Il Leit motiv di Faber, l'ennesimo rigetto contro la borghesia, classe sociale da cui proveniva e proprio per questo negazione doppia, viveva come una colpa il fatto che la sua famiglia fosse una delle più ricche di Genova. Quando era al liceo e suo padre era il vice preside dell’istituto, lui teneva questa informazione come un segreto, sarebbe stata un’offesa terribile per lui, come se qualcuno gli avesse appiccicato addosso il distintivo di privilegiato. Ha sempre tradito le sue origini sociali e culturali, ma del resto non era colpa sua se i suoi genitori erano ricchi e suo padre amministratore delegato dell'Eridania, oltre che essere stato vice sindaco di Genova e uomo di fiducia dell'imprenditore rampante del gruppo Ferruzzi di Ravenna di Raul Gardini. Detestava questa gente, per quanto amava suo padre.

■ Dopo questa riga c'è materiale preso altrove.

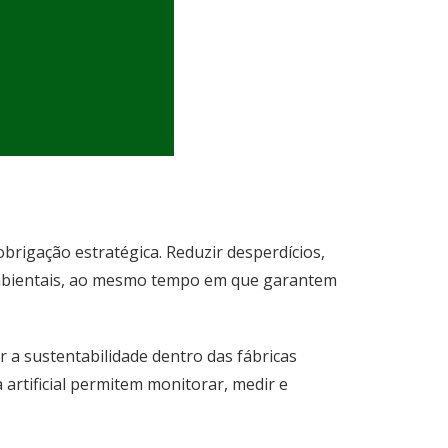
brigação estratégica. Reduzir desperdícios,
s ambientais, ao mesmo tempo em que garantem
a sustentabilidade dentro das fábricas
a artificial permitem monitorar, medir e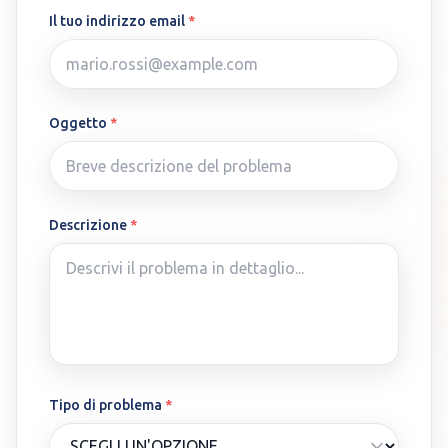
Il tuo indirizzo email
*
Oggetto
*
Descrizione
*
Tipo di problema
*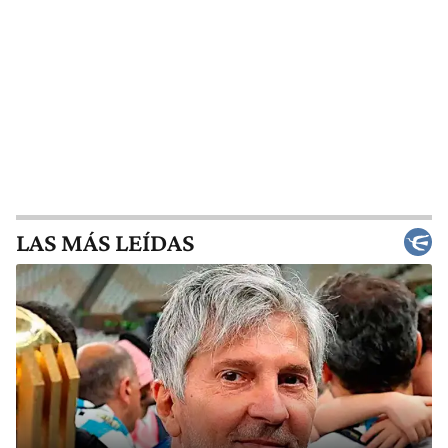
LAS MÁS LEÍDAS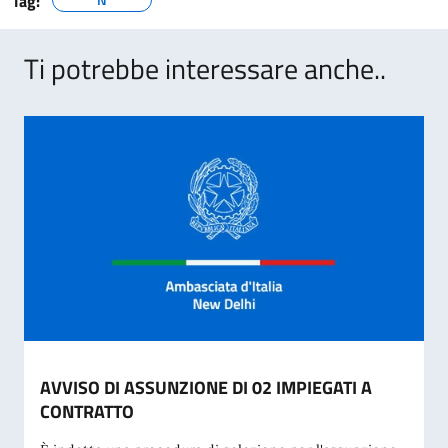
Tag:
Ti potrebbe interessare anche..
AVVISO DI ASSUNZIONE DI 02 IMPIEGATI A
CONTRATTO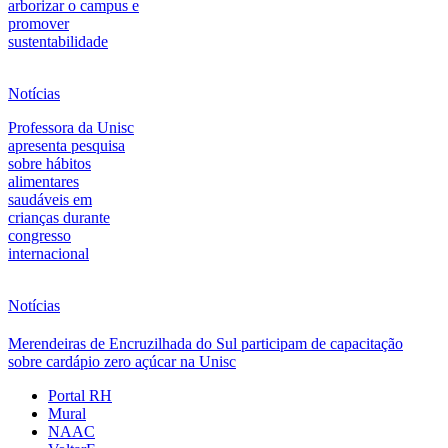
arborizar o campus e
promover
sustentabilidade
Notícias
Professora da Unisc
apresenta pesquisa
sobre hábitos
alimentares
saudáveis em
crianças durante
congresso
internacional
Notícias
Merendeiras de Encruzilhada do Sul participam de capacitação
sobre cardápio zero açúcar na Unisc
Portal RH
Mural
NAAC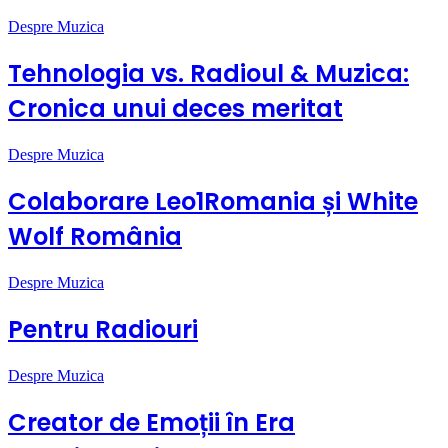
Despre Muzica
Tehnologia vs. Radioul & Muzica:
Cronica unui deces meritat
Despre Muzica
Colaborare Leo1Romania și White
Wolf România
Despre Muzica
Pentru Radiouri
Despre Muzica
Creator de Emoții în Era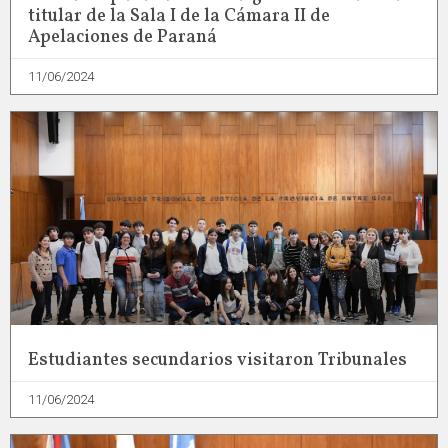
titular de la Sala I de la Cámara II de
Apelaciones de Paraná
11/06/2024
Estudiantes secundarios visitaron Tribunales
11/06/2024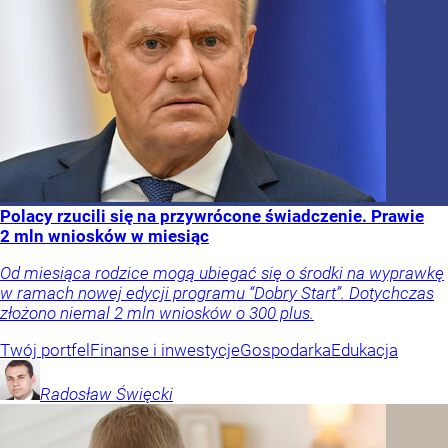
Polacy rzucili się na przywrócone świadczenie. Prawie
2 mln wniosków w miesiąc
Od miesiąca rodzice mogą ubiegać się o środki na wyprawkę
w ramach nowej edycji programu “Dobry Start”. Dotychczas
złożono niemal 2 mln wniosków o 300 plus.
Twój portfel
Finanse i inwestycje
Gospodarka
Edukacja
Radosław
Święcki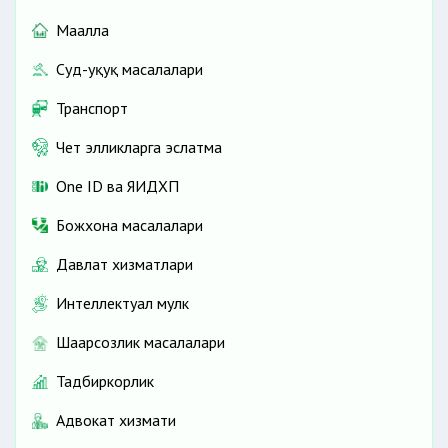
Маҳалла
Суд-ҳуқуқ масалалари
Транспорт
Чет элликларга эслатма
One ID ва ЯИДХП
Божхона масалалари
Давлат хизматлари
Интеллектуал мулк
Шаҳарсозлик масалалари
Тадбиркорлик
Адвокат хизмати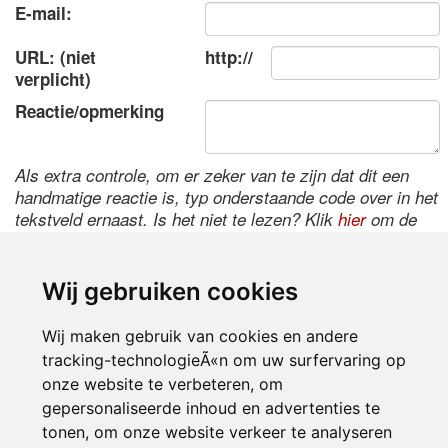
E-mail:
URL: (niet
http://
verplicht)
Reactie/opmerking
Als extra controle, om er zeker van te zijn dat dit een
handmatige reactie is, typ onderstaande code over in het
tekstveld ernaast. Is het niet te lezen? Klik
hier
om de
code te wijzigen.
Wij gebruiken cookies
Wij maken gebruik van cookies en andere
tracking-technologieÃ«n om uw surfervaring op
onze website te verbeteren, om
gepersonaliseerde inhoud en advertenties te
tonen, om onze website verkeer te analyseren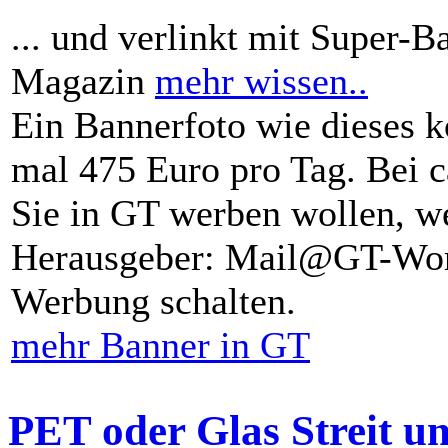
... und verlinkt mit Super-B
Magazin
mehr wissen..
Ein Bannerfoto wie dieses k
mal 475 Euro pro Tag. Bei 
Sie in GT werben wollen, we
Herausgeber: Mail@GT-Worl
Werbung schalten.
mehr Banner in GT
PET oder Glas Streit u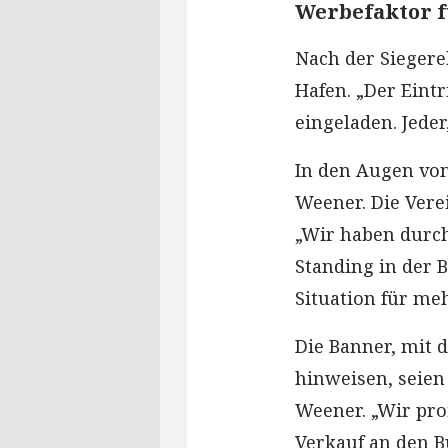
Werbefaktor f
Nach der Siegere
Hafen. „Der Eintr
eingeladen. Jeder
In den Augen von
Weener. Die Verei
„Wir haben durch 
Standing in der B
Situation für me
Die Banner, mit 
hinweisen, seien
Weener. „Wir prof
Verkauf an den B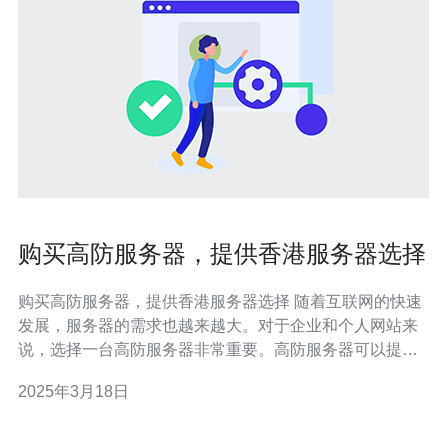
购买高防服务器，提供香港服务器选择
购买高防服务器，提供香港服务器选择 随着互联网的快速
发展，服务器的需求也越来越大。对于企业和个人网站来
说，选择一台高防服务器非常重要。高防服务器可以提供
更高的安全性和稳定性，确保网站的正常运行。而香港服
2025年3月18日
务器因为其地理位置和网络环境的优势，成为了许多用户
的首选。 高防服务器是一种能够抵御各种网络攻击的服务
器。它具有强大的防御能力，可以有效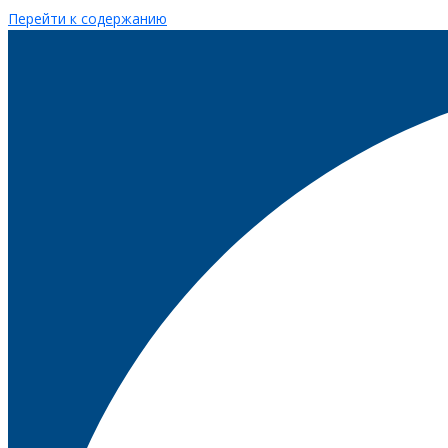
Перейти к содержанию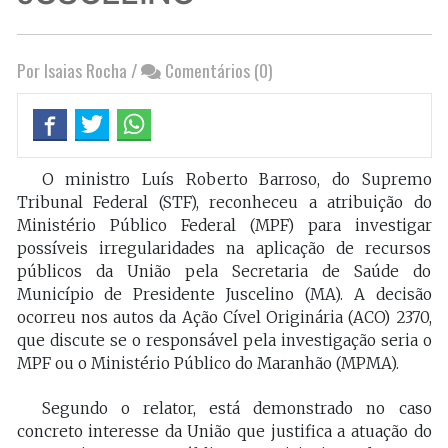
Por Isaias Rocha
/
Comentários (0)
O ministro Luís Roberto Barroso, do Supremo
Tribunal Federal (STF), reconheceu a atribuição do
Ministério Público Federal (MPF) para investigar
possíveis irregularidades na aplicação de recursos
públicos da União pela Secretaria de Saúde do
Município de Presidente Juscelino (MA). A decisão
ocorreu nos autos da Ação Cível Originária (ACO) 2370,
que discute se o responsável pela investigação seria o
MPF ou o Ministério Público do Maranhão (MPMA).
Segundo o relator, está demonstrado no caso
concreto interesse da União que justifica a atuação do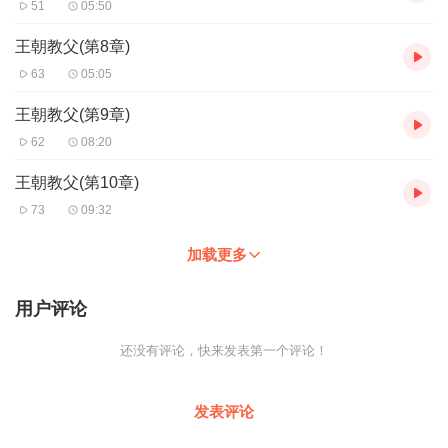
51
05:50
王朝教父(第8章)
63
05:05
王朝教父(第9章)
62
08:20
王朝教父(第10章)
73
09:32
加载更多
用户评论
还没有评论，快来发表第一个评论！
发表评论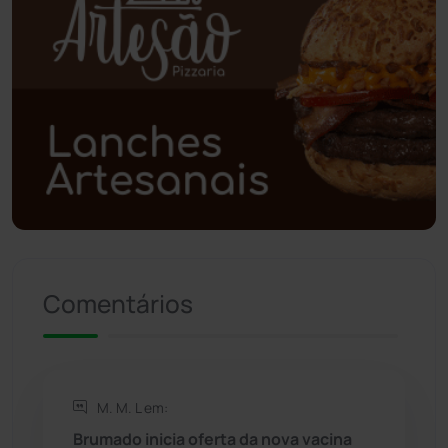
Poções
(182)
Polícia Civil
(59)
Polícia Militar
(27)
Política
(03)
Presidente Jânio Qu...
(125)
Riacho de Santana
(309)
Comentários
Rio de Contas
(411)
Rio do Antônio
(203)
M. M. L em:
Brumado inicia oferta da nova vacina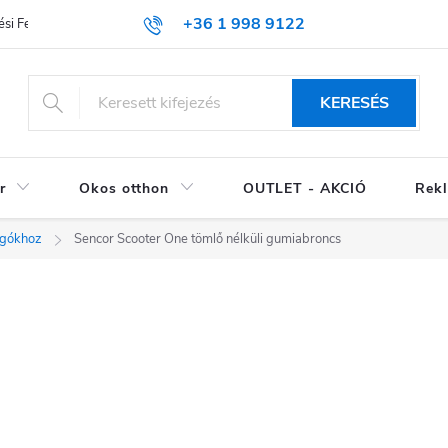
+36 1 998 9122
si Feltételek (ÁSZF)
KERESÉS
r
Okos otthon
OUTLET - AKCIÓ
Rekl
ogókhoz
Sencor Scooter One tömlő nélküli gumiabroncs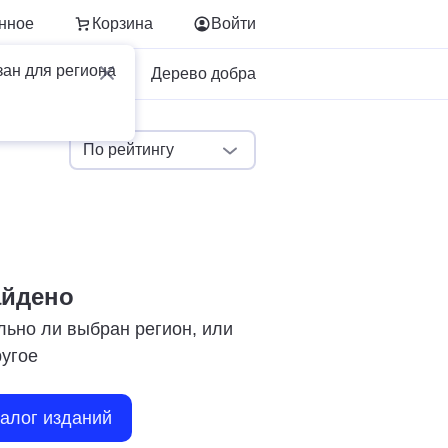
нное
Корзина
Войти
зан для региона
Для бизнеса
Дерево добра
По рейтингу
айдено
льно ли выбран регион, или
ругое
талог изданий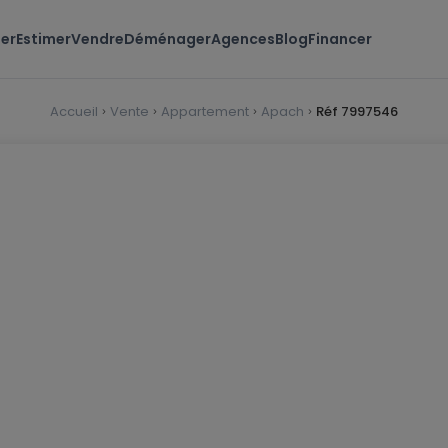
er
Estimer
Vendre
Déménager
Agences
Blog
Financer
Accueil
Vente
Appartement
Apach
Réf 7997546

Al giornalista Vincenzo Mollica disse: "La cosa che vorrei di più ora che mio padre è morto, è poterlo rivedere e parlarci un pò, sarebbe stupendo
  
Cosa vorrei?


Parlare con mio padre

Voglio vivere in una città dove
all'ora dell'aperitivo non ci siano
spargimenti di sangue
o di detersivo

Evaporato inunanuvola rossa
La nuvola rossa citata all'inizio è un riferimento all'alcol e al suo oblio che incasinava brutalmente la situazione, ma era vero che fosse l'unica via di fuga da quel branco di gente con le signore borseggiate con Louis Vuitton , Borbonese e foulard Ken Scott (erano gli anni ’70...). Lui si trovava al centro di una congrega che non aveva mai scelto, mentre la congrega aveva scelto lui come menestrello della serata solo perché aveva cantato con Mina e alla Bussola di Viareggio ed era un nome ormai. Ma ciò Faber non lo sopportava. “Evaporato in una nuvola rossa”, da considerare che a quei tempi Faber si considerava un "drogato" (parole testuali sue), bevendo un litro al giorno di wishky. “La droga dei miei tempi era l'alcol. Ho bevuto come una spugna fino a 45 anni. Sicuramente fossi nato 40 anni dopo mi sarei ritrovato con molte siringhe nelle braccia. Mi è andata bene".
La solitudine può portare a forme straordinarie di libertà
La dispensa dove si era rifugiato è una delle molte feritoie della notte, dove ci si rifugia per non essere scoperti per il desiderio della solitudine come l'acqua quando si ha sete, o quando si vuole perdersi in una storia e confondersi in essa per evadere dalla oscura incompetenza della gente ricca della Sardegna. Scritto o no, sotto l'effetto dell'alcol, il testo dimostra un'efficacia prodigiosa, un gioiello di Dio, il luminare rimedio a ciò che resta dell'orrido. Questo brano che aggiunse alla sua personalità dotata di forti giochi visionari, talvolta incomprensibili per non voler capire, è il risultato della celebrità in ambienti dove ci si da il buon giorno e la buona sera con il sorriso di circostanza e fasullo come la polvere. Gentaglia piena di soldi, vuota di affetti veri.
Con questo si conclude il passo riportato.